LISTED ENTRIES
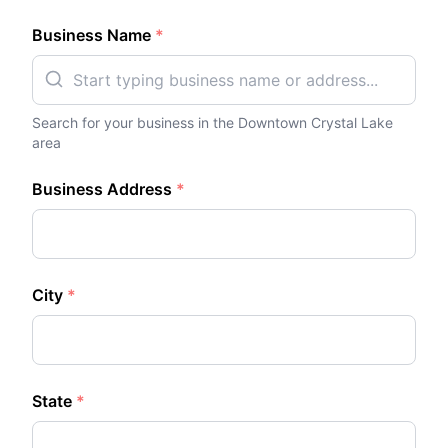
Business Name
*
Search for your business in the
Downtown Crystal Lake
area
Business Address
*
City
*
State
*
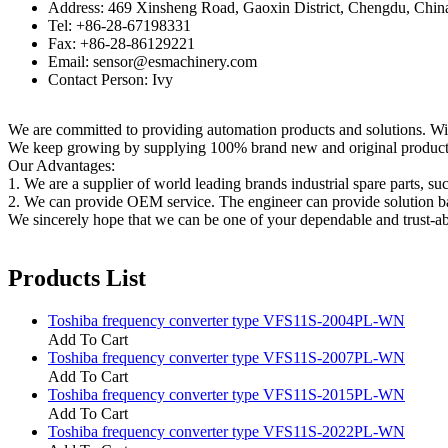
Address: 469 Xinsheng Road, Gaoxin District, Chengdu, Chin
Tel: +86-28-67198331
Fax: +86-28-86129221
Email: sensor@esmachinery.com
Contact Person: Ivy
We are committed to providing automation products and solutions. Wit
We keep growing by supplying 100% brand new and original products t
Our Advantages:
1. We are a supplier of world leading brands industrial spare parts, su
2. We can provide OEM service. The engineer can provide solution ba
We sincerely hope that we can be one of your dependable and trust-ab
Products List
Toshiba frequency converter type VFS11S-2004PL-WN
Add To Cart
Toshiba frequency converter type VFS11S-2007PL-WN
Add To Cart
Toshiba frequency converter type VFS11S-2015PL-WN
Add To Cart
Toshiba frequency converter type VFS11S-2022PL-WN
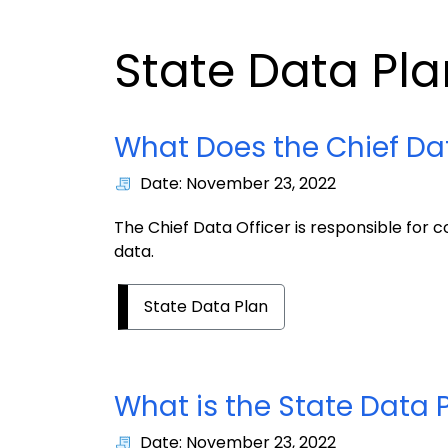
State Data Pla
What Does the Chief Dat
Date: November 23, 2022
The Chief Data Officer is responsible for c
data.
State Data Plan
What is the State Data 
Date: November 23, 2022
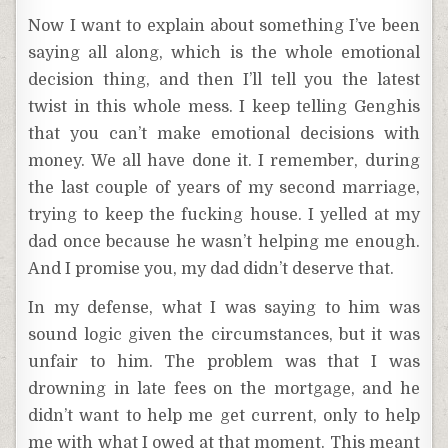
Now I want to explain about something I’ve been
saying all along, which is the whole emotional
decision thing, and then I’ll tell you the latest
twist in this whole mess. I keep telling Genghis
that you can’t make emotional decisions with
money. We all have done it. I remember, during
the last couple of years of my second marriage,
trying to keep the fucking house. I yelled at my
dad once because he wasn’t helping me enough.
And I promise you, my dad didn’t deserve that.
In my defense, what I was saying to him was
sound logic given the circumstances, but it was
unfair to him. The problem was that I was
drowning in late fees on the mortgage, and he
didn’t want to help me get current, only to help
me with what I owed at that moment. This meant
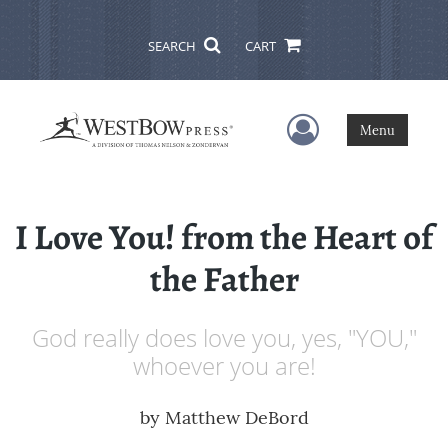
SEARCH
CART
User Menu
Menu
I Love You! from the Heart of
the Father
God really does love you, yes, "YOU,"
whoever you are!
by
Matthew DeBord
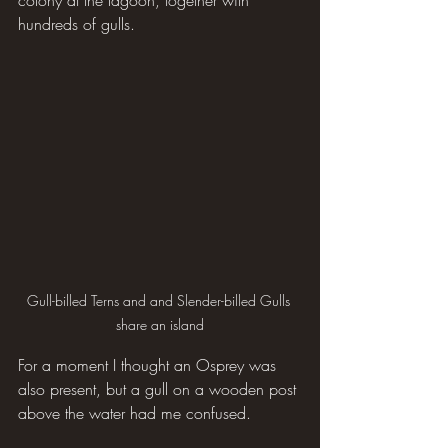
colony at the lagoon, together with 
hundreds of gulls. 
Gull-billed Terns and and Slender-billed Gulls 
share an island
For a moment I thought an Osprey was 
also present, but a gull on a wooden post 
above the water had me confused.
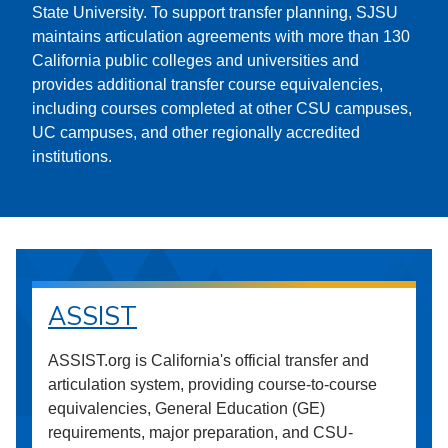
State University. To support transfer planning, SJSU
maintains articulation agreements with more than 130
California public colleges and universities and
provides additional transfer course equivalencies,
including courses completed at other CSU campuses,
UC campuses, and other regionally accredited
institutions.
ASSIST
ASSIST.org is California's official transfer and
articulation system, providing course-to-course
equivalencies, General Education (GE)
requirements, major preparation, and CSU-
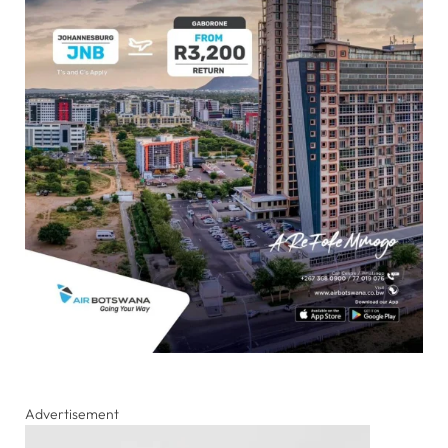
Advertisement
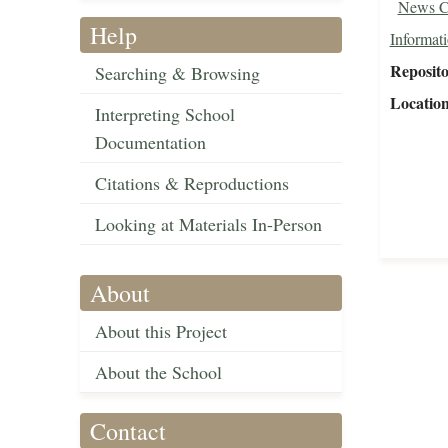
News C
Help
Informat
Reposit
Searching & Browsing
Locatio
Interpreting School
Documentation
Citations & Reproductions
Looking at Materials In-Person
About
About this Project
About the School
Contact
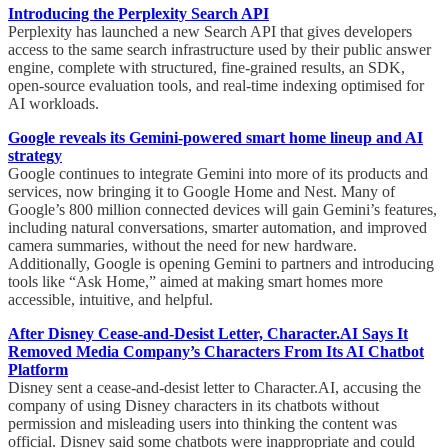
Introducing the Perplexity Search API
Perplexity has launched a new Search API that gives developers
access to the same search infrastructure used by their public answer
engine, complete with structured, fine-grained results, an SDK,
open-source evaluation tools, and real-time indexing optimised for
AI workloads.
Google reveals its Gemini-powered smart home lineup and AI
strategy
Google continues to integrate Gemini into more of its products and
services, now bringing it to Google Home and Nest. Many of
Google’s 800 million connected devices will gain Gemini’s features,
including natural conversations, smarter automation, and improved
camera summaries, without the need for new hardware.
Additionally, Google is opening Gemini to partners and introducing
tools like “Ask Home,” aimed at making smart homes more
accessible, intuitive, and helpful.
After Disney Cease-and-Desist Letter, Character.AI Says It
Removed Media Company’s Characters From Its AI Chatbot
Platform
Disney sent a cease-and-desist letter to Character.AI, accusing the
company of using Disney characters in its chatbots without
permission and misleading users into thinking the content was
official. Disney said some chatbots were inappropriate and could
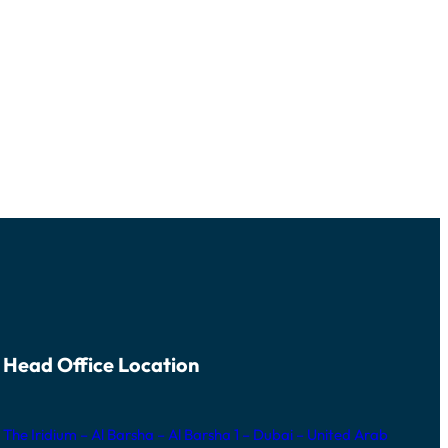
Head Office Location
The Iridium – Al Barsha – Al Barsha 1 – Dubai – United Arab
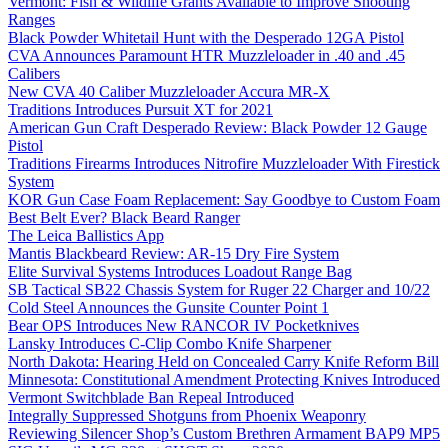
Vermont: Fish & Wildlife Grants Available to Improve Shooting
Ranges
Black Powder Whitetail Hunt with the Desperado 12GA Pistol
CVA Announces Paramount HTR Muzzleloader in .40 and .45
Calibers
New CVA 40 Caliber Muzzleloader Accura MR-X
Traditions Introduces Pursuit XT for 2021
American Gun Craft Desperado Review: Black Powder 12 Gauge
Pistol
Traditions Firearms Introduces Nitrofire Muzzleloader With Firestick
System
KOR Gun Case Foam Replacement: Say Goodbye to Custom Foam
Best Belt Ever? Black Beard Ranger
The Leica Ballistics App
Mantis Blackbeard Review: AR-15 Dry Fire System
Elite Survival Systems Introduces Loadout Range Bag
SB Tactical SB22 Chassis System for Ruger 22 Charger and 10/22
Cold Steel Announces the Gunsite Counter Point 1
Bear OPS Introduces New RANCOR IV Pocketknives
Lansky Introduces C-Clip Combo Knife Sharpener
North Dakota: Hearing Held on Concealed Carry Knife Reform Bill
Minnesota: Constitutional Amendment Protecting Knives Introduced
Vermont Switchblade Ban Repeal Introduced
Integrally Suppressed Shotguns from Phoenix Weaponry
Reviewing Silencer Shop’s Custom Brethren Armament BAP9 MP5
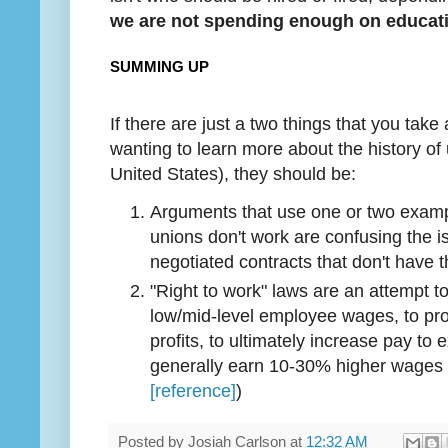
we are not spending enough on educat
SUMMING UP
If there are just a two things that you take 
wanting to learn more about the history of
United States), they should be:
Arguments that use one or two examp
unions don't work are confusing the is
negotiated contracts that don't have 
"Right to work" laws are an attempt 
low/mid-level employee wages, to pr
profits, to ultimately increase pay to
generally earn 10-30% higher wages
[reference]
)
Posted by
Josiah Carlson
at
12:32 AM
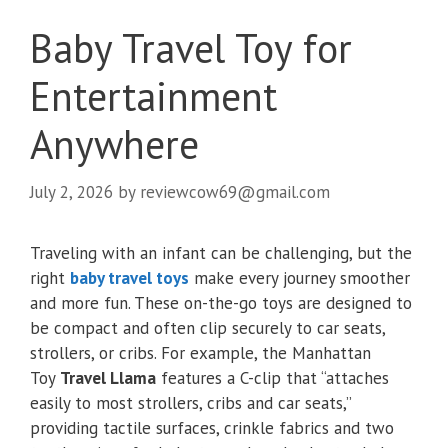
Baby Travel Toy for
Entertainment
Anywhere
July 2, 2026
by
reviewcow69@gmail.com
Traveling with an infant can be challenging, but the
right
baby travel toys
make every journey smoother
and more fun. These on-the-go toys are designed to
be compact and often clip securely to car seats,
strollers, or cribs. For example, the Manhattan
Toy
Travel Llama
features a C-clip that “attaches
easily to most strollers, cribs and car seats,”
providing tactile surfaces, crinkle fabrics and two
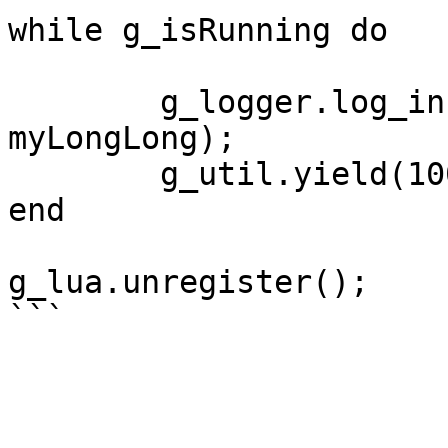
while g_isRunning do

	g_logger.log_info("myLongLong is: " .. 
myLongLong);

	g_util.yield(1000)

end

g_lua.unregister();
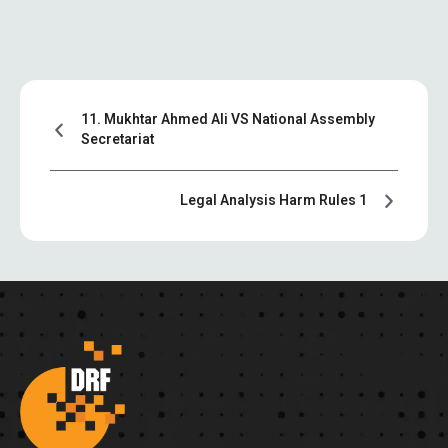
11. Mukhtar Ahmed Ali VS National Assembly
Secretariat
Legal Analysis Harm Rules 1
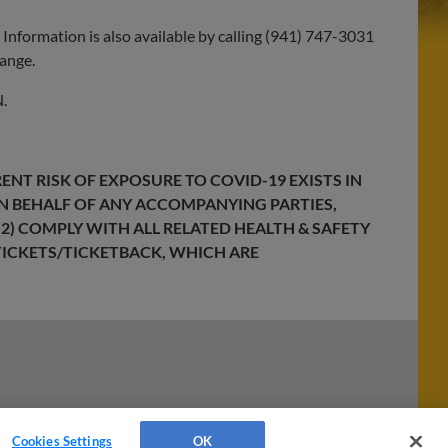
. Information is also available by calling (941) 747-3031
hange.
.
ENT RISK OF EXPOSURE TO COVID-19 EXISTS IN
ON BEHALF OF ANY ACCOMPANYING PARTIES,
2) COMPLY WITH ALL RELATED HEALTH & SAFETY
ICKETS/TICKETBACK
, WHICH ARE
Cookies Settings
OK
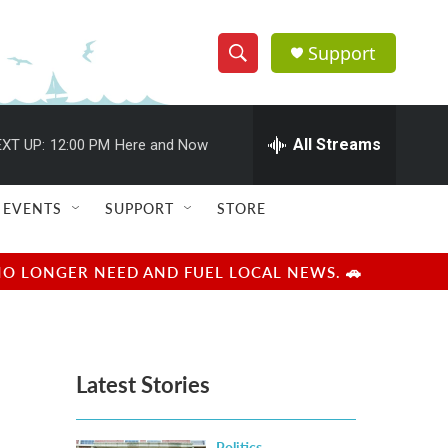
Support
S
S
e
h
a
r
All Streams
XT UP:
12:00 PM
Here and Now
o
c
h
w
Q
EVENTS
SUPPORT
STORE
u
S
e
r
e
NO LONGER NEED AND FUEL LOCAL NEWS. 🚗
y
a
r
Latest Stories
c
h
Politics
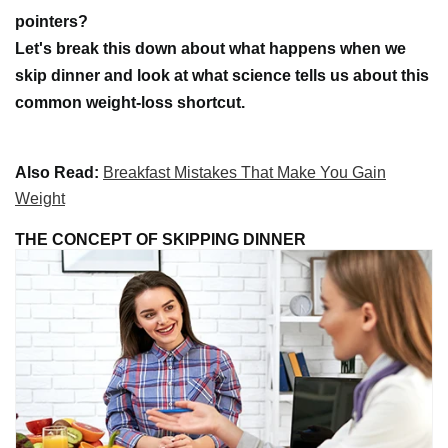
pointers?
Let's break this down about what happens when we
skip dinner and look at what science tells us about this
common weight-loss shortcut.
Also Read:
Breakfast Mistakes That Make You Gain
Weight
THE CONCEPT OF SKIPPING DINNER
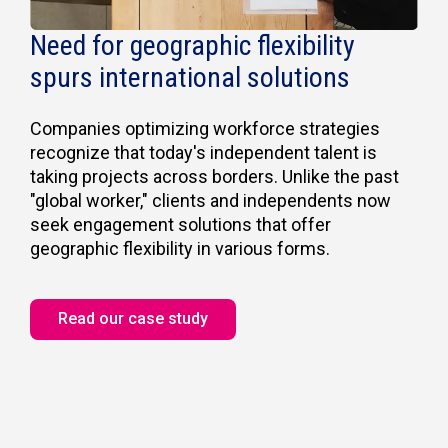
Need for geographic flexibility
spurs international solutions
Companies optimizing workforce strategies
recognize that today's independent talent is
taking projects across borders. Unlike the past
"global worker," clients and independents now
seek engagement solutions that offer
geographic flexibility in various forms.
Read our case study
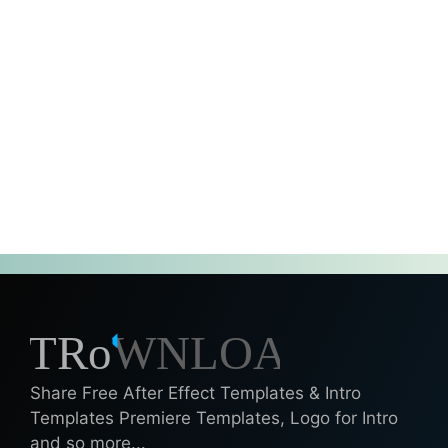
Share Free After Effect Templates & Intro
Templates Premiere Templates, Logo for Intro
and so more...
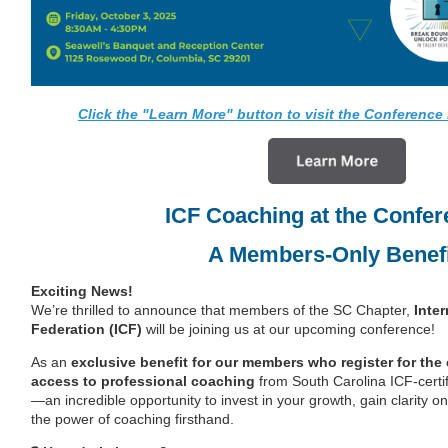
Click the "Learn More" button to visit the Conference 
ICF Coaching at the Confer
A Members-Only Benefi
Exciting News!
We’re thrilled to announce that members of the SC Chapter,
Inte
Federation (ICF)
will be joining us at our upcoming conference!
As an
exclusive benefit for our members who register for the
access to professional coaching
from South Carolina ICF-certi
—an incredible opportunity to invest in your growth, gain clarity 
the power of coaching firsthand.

WHAT TO PRODUCE
Return each full line of the entries that contains the word "Templates".

REPLY
Share Free After Effect Templates & Intro
Templates Premiere Templates, Logo for Intro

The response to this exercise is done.